SURABAYA – Peluncuran Badan Pengelola Investasi Daya Anagata Nusantara (BPI Danantara) pada Senin, 24 Februari 2025, justru diwarnai pelemahan pasar. Alih-alih memberikan optimisme, Indeks Harga Saham Gabungan (IHSG) merosot tajam, mencerminkan respons skeptis investor terhadap badan investasi baru ini.
Pada akhir perdagangan, IHSG turun 53,4 poin atau 0,78 persen ke level 6.749,60 dari posisi pembukaan di 6.803. Saham-saham BUMN, termasuk perbankan besar seperti BRI dan Mandiri, juga ikut tertekan, menandakan meningkatnya kekhawatiran pasar terhadap keberlanjutan dan transparansi kebijakan investasi yang baru ini.

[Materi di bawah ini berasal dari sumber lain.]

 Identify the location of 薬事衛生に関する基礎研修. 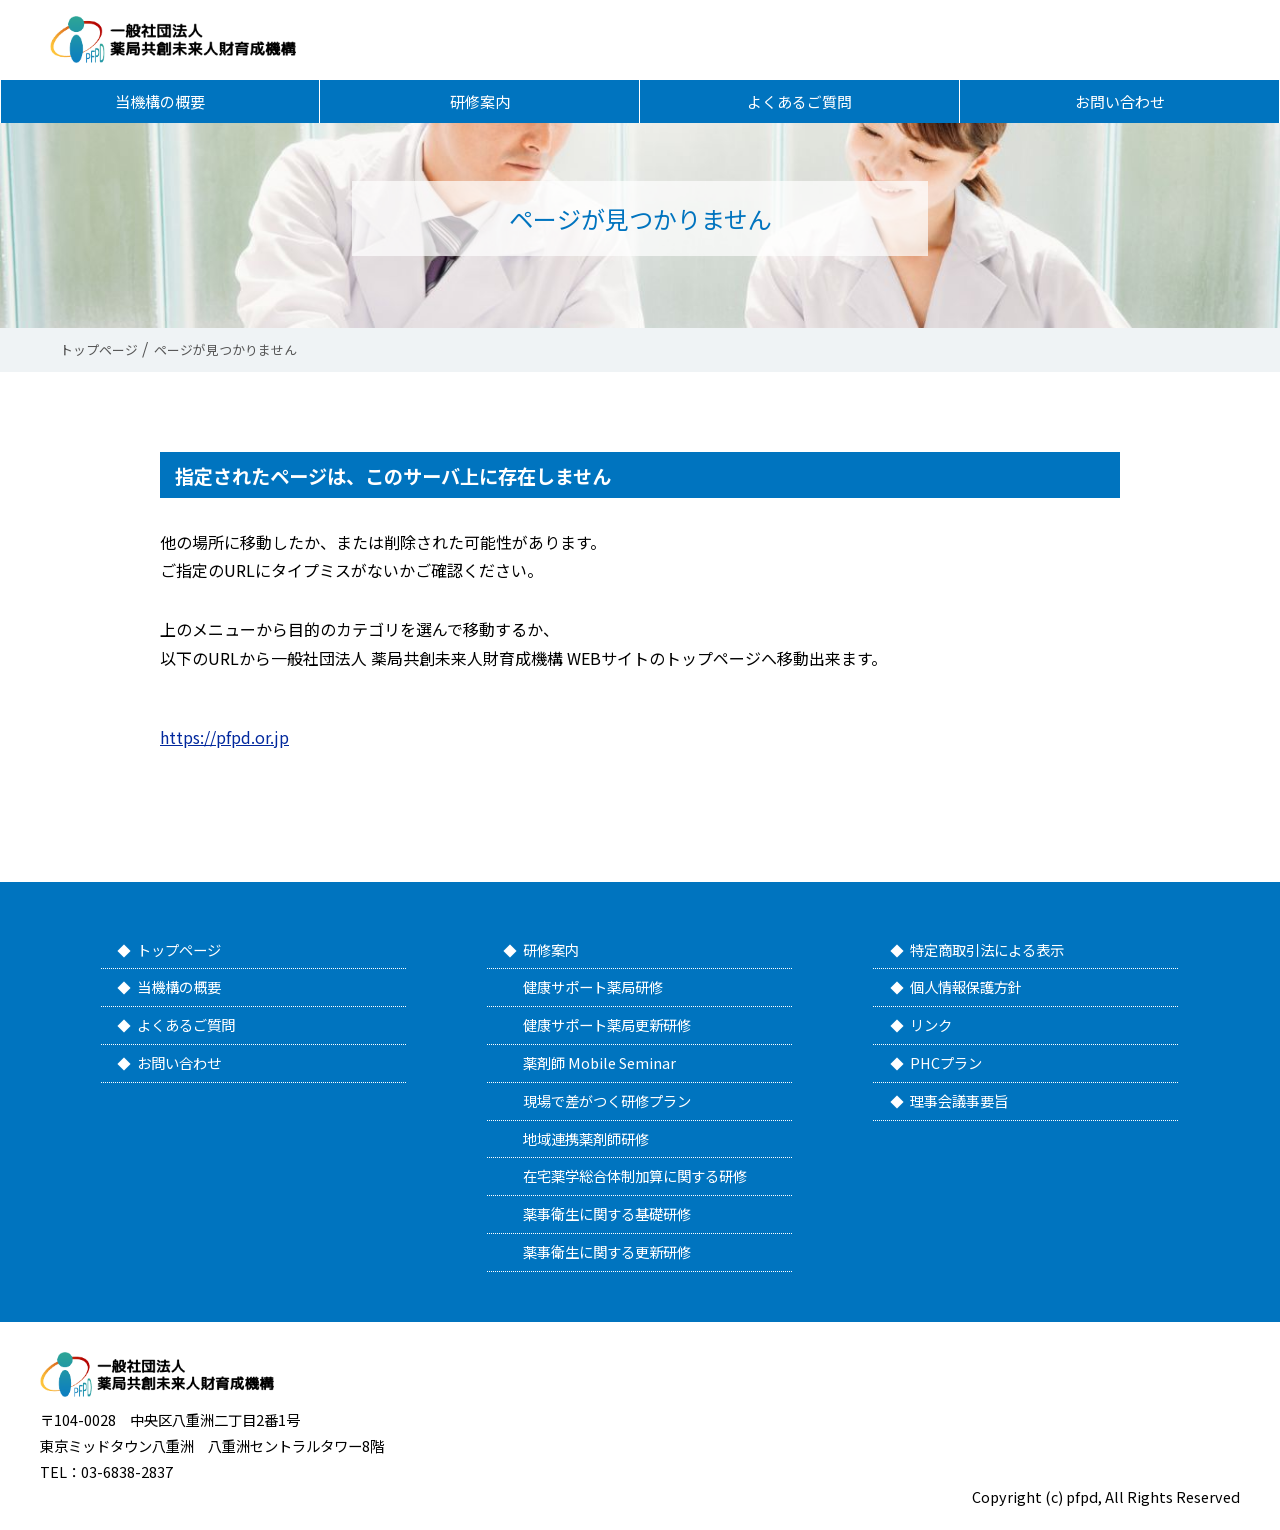
(607, 1213).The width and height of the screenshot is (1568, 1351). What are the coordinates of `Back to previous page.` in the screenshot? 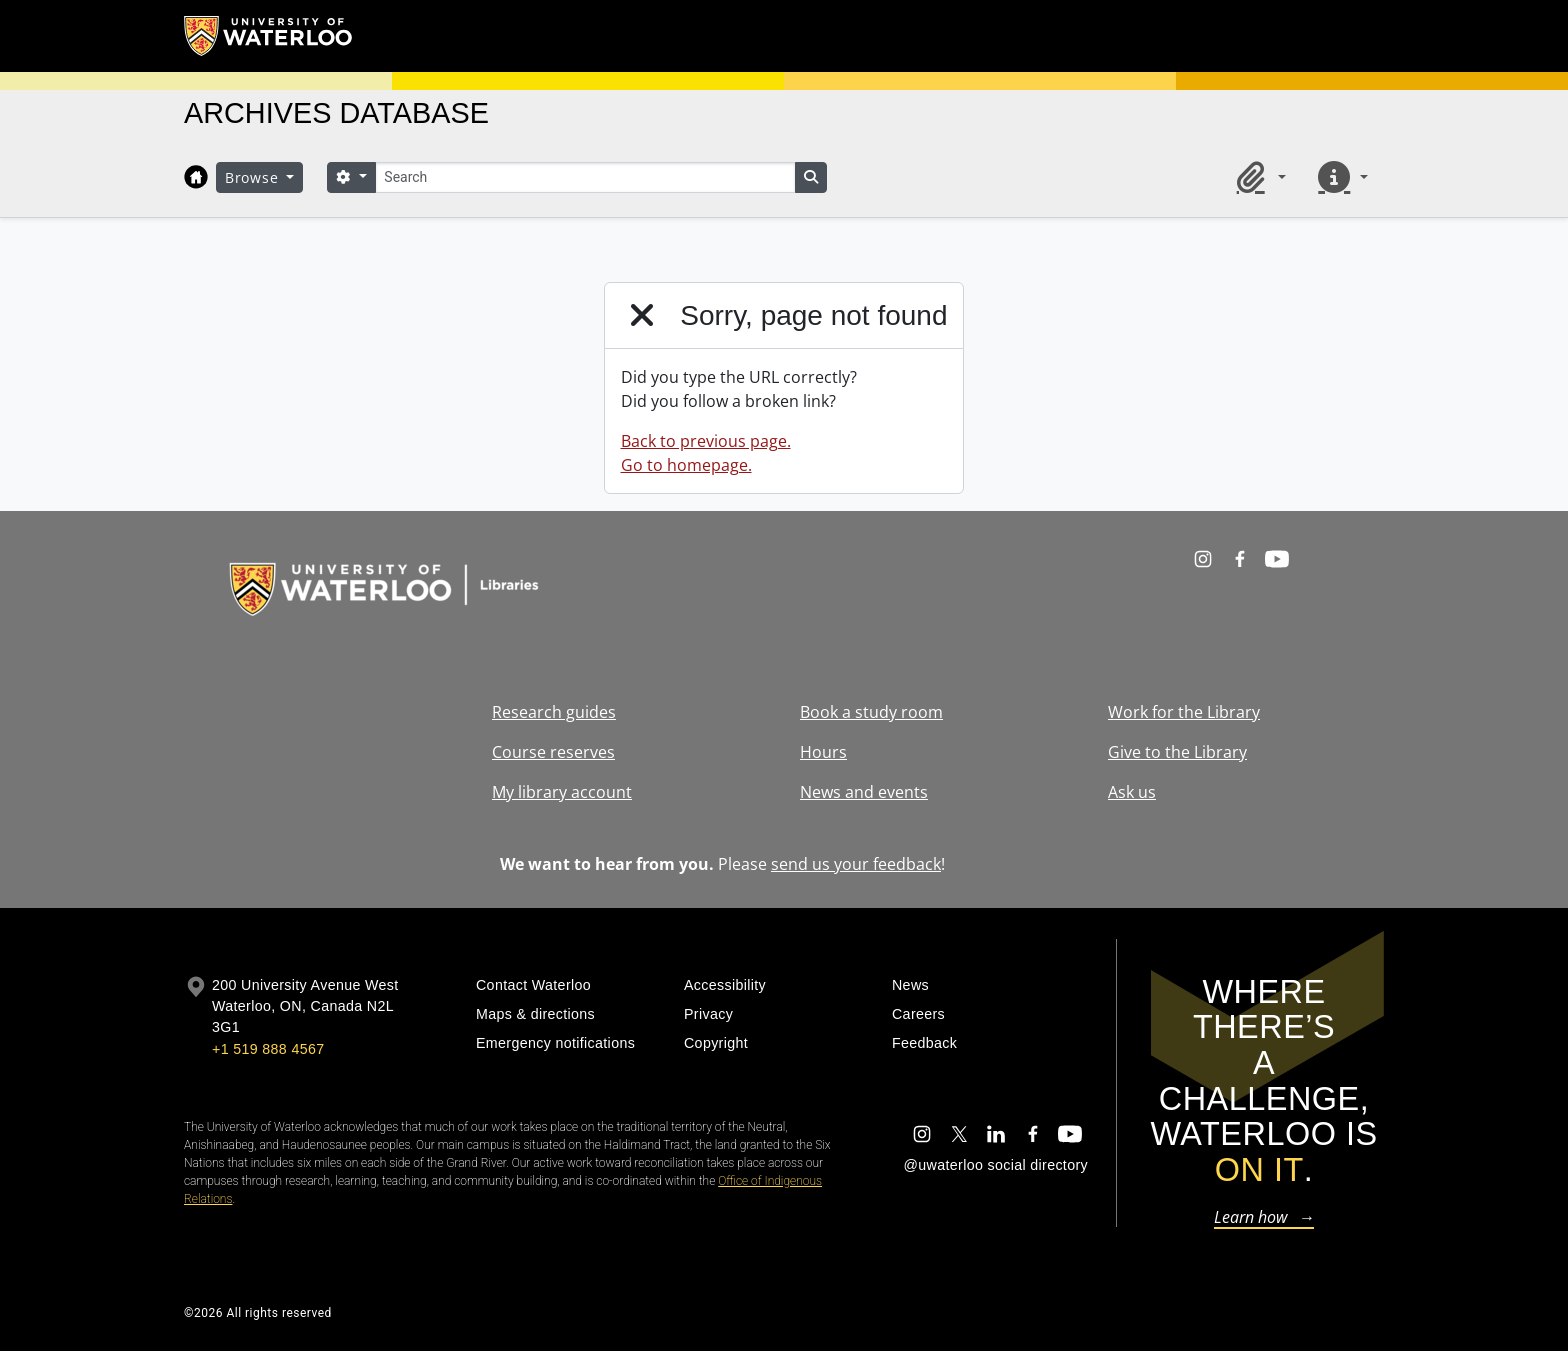 It's located at (706, 441).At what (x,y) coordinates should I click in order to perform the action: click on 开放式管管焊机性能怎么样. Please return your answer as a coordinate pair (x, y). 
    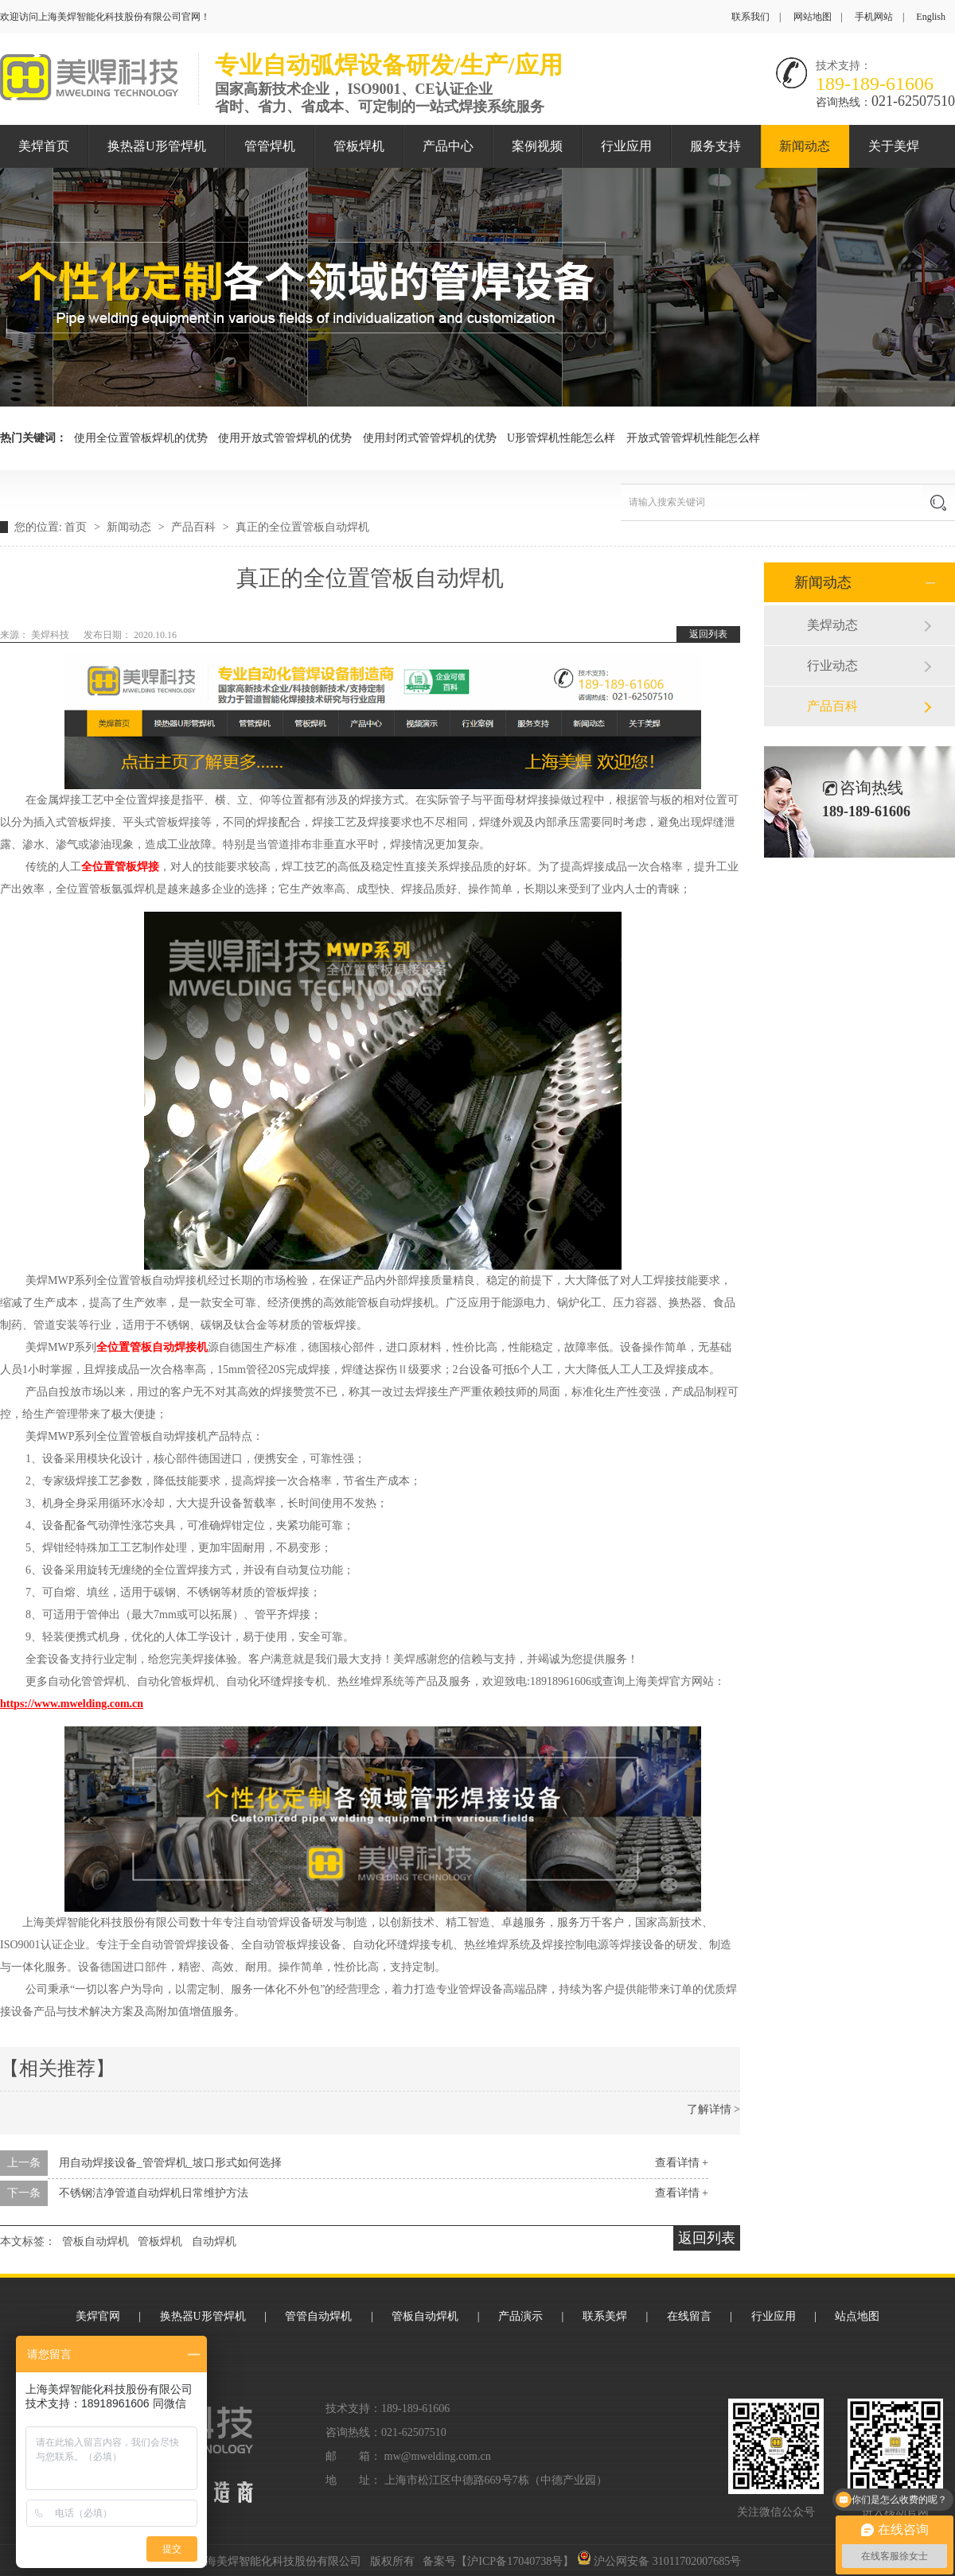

Menurut Kepala Pusat Industri, Perdagangan, dan Investasi INDEF, Andry Satrio Nugroho, reaksi pasar ini menunjukkan bahwa Danantara belum mampu membangun kepercayaan investor. “Peluncuran entitas sebesar ini seharusnya menjadi katalis positif, tetapi justru direspons negatif oleh pasar. Ini sinyal serius bahwa investor masih ragu,” ujarnya dalam diskusi daring “Danantara: Bagaimana dan Untuk Siapa?”
Salah satu faktor yang menimbulkan ketidakpastian adalah ketidaksesuaian informasi terkait dana yang dikelola. Pemerintah menyebut angka Rp 300 triliun, tetapi target dividen BUMN tahun ini hanya Rp 90 triliun. “Ada selisih yang belum jelas sumbernya. Jika ada dana tambahan yang berasal dari efisiensi kementerian dan lembaga, maka janji awal bahwa Danantara tidak menggunakan dana negara menjadi dipertanyakan,” tambah Andry.
Selain itu, keterlibatan pemerintah dalam pengelolaan Danantara menjadi perhatian utama. Awalnya, badan ini diklaim akan independen, tetapi indikasi adanya intervensi negara semakin kuat. “Jika pemerintah ingin Danantara dipercaya, transparansi harus dijaga. Tanpa kepastian tata kelola, sulit bagi badan ini untuk benar-benar menarik investasi dan berfungsi sebagai motor ekonomi,” tegasnya.
Kondisi ini menempatkan Danantara dalam posisi sulit. Alih-alih membawa optimisme, peluncurannya justru memperdalam ketidakpastian di pasar. Jika isu transparansi dan tata kelola tidak segera dituntaskan, badan ini berisiko kehilangan kepercayaan sebelum benar-benar beroperasi.